Date of Award


Document Type


Degree Name

Doctor of Education (EdD)


Executive Leadership

First Supervisor

Robert C. Siebert

Second Supervisor

Adam L. Rockman


The purpose of this quantitative study was to compare the academic growth and proficiency in mathematics among a population of primarily low-socioeconomic students in a year-round school calendar at The Equity Project (TEP) charter school through comparison of year-round education student group and traditional education student group. Using a quasi-experimental design, an independent samples t-test and one sample t-test were used to compare the academic growth of the two student cohorts at TEP. Results for the fifth and sixth grade cohorts attending a year-round calendar supported a significant and positive impact using proficiency and growth as a measure of success; whereas results for the seventh and eighth grade cohorts attending under a year-round calendar were mixed. Overall, the results supported a significant difference between year-round education compared to traditional education when using proficiency and growth as a measure of success. The study brings awareness to the potential positive impact of calendar reform, particularly among low socioeconomic status students, reducing the achievement gap that has been evident throughout academic history.

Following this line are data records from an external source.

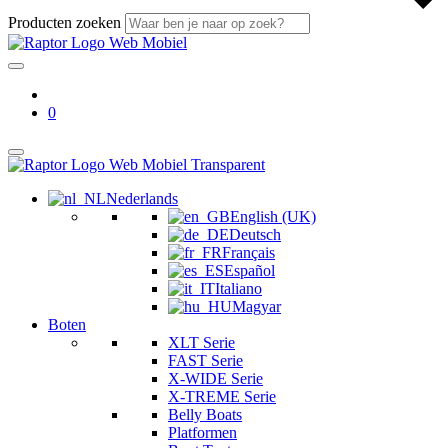
Producten zoeken
0
Nederlands
English (UK)
Deutsch
Français
Español
Italiano
Magyar
Boten
XLT Serie
FAST Serie
X-WIDE Serie
X-TREME Serie
Belly Boats
Platformen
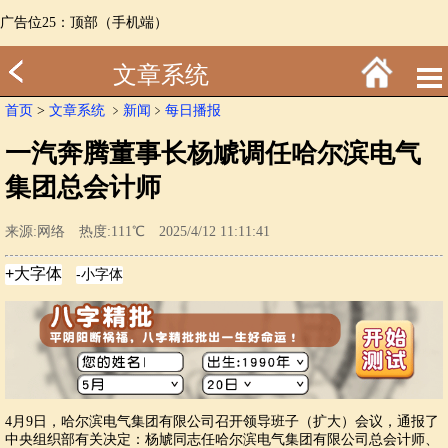
广告位25：顶部（手机端）
文章系统
首页
>
文章系统
﹥
新闻
﹥
每日播报
一汽奔腾董事长杨虓调任哈尔滨电气
集团总会计师
来源:网络 热度:111℃ 2025/4/12 11:11:41
4月9日，哈尔滨电气集团有限公司召开领导班子（扩大）会议，通报了
中央组织部有关决定：杨虓同志任哈尔滨电气集团有限公司总会计师、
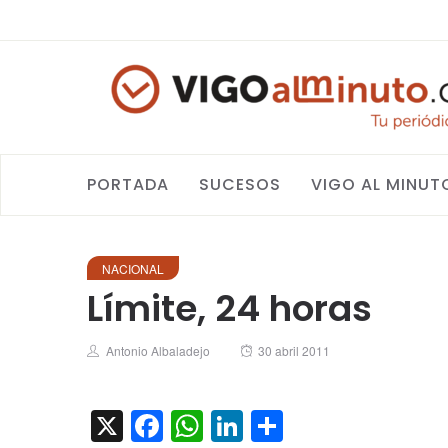
PORTADA
SUCESOS
VIGO AL MINUT
NACIONAL
Límite, 24 horas
Author
Posted
Antonio Albaladejo
30 abril 2011
on
X
Facebook
WhatsApp
LinkedIn
Compartir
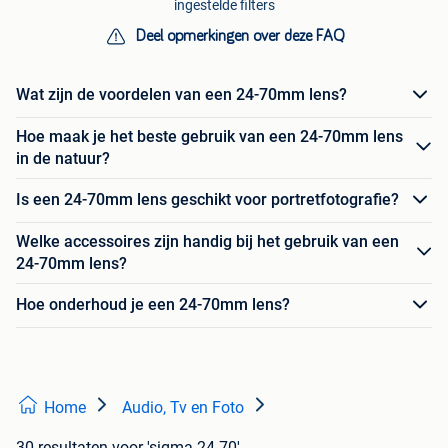
ingestelde filters
Deel opmerkingen over deze FAQ
Wat zijn de voordelen van een 24-70mm lens?
Hoe maak je het beste gebruik van een 24-70mm lens
in de natuur?
Is een 24-70mm lens geschikt voor portretfotografie?
Welke accessoires zijn handig bij het gebruik van een
24-70mm lens?
Hoe onderhoud je een 24-70mm lens?
Home
Audio, Tv en Foto
30 resultaten
voor 'sigma 24 70'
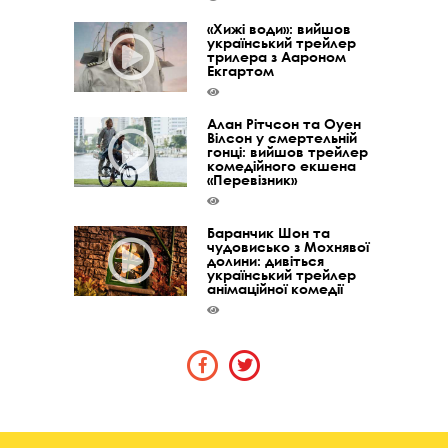
«Хижі води»: вийшов
український трейлер
трилера з Аароном
Екгартом
Алан Рітчсон та Оуен
Вілсон у смертельній
гонці: вийшов трейлер
комедійного екшена
«Перевізник»
Баранчик Шон та
чудовисько з Мохнявої
долини: дивіться
український трейлер
анімаційної комедії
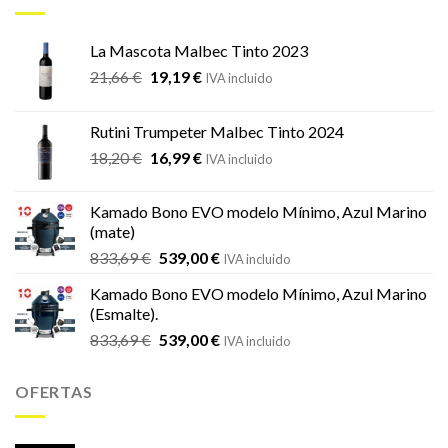
La Mascota Malbec Tinto 2023
El
El
21,66
€
19,19
€
IVA incluido
precio
precio
original
actual
Rutini Trumpeter Malbec Tinto 2024
era:
es:
El
El
18,20
€
16,99
€
21,66 €.
19,19 €.
IVA incluido
precio
precio
original
actual
Kamado Bono EVO modelo Mínimo, Azul Marino
era:
es:
(mate)
18,20 €.
16,99 €.
El
El
833,69
€
539,00
€
IVA incluido
precio
precio
Kamado Bono EVO modelo Mínimo, Azul Marino
original
actual
(Esmalte).
era:
es:
El
El
833,69
€
539,00
€
833,69 €.
539,00 €.
IVA incluido
precio
precio
original
actual
OFERTAS
era:
es:
833,69 €.
539,00 €.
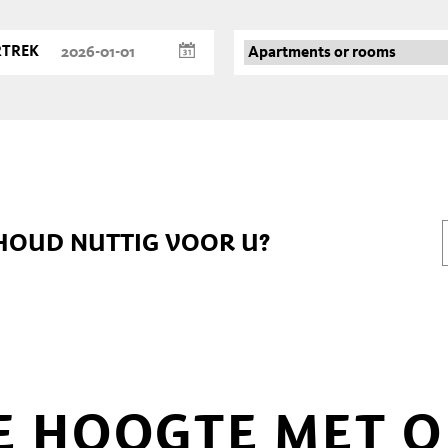
RTREK
HOUD NUTTIG VOOR U?
DE HOOGTE MET 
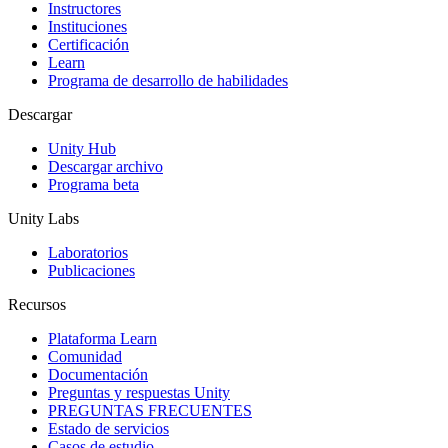
Instructores
Juegos XR
Instituciones
Lanza juegos XR en múltiples plataformas
Certificación
Learn
Programa de desarrollo de habilidades
Juegos multijugador
Simplifica el desarrollo de juegos multijugador
Descargar
Unity Hub
Descargar archivo
Programa beta
Unity Labs
Laboratorios
Publicaciones
Recursos
Plataforma Learn
Comunidad
Documentación
Preguntas y respuestas Unity
PREGUNTAS FRECUENTES
Estado de servicios
Casos de estudio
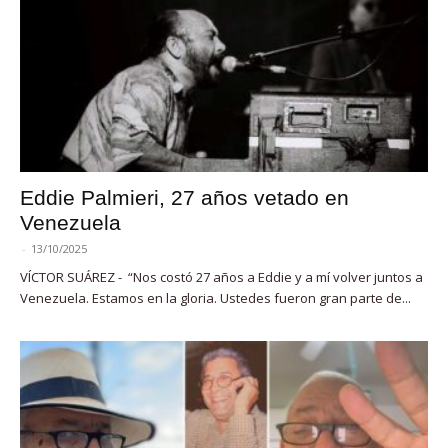
Eddie Palmieri, 27 años vetado en
Venezuela
-
13/10/2025
VÍCTOR SUÁREZ - “Nos costó 27 años a Eddie y a mí volver juntos a
Venezuela. Estamos en la gloria. Ustedes fueron gran parte de...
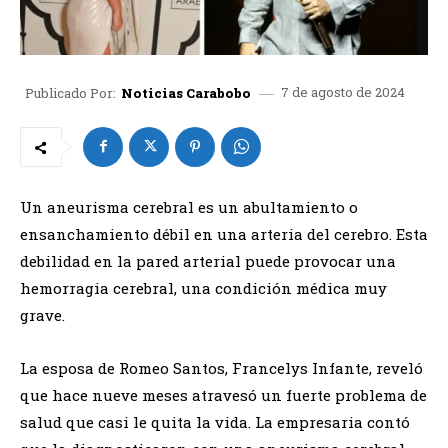
7 de agosto de 2024
Publicado Por:
Noticias Carabobo
Un aneurisma cerebral es un abultamiento o
ensanchamiento débil en una arteria del cerebro. Esta
debilidad en la pared arterial puede provocar una
hemorragia cerebral, una condición médica muy
grave.
La esposa de Romeo Santos, Francelys Infante, reveló
que hace nueve meses atravesó un fuerte problema de
salud que casi le quita la vida. La empresaria contó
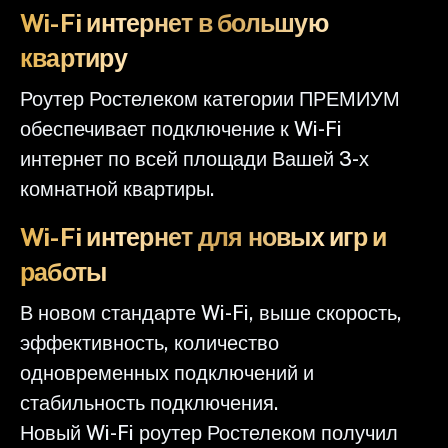
Wi-Fi интернет в большую
квартиру
Роутер Ростелеком категории ПРЕМИУМ
обеспечивает подключение к Wi-Fi
интернет по всей площади Вашей 3-х
комнатной квартиры.
Wi-Fi интернет для новых игр и
работы
В новом стандарте Wi-Fi, выше скорость,
эффективность, количество
одновременных подключений и
стабильность подключения.
Новый Wi-Fi роутер Ростелеком получил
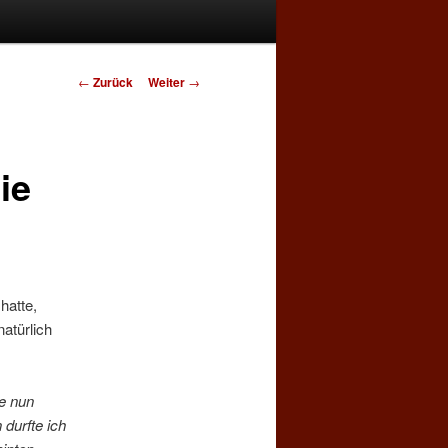
Beitrags-
←
Zurück
Weiter
→
Navigation
ie
hatte,
atürlich
be nun
durfte ich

The recommendations for future research include: expanding the research to include different year-round school calendar public and private institutions, comparison of TEP and all traditional calendar schools within District 6, comparison of two schools that are aligned with the same state standards, a qualitative study to determine opinions and perceptions people have who are involved with calendar reform schools. The recommendation for practice is year-round calendar reform for institutions and districts that serve a high percentage of students from low-socioeconomic backgrounds.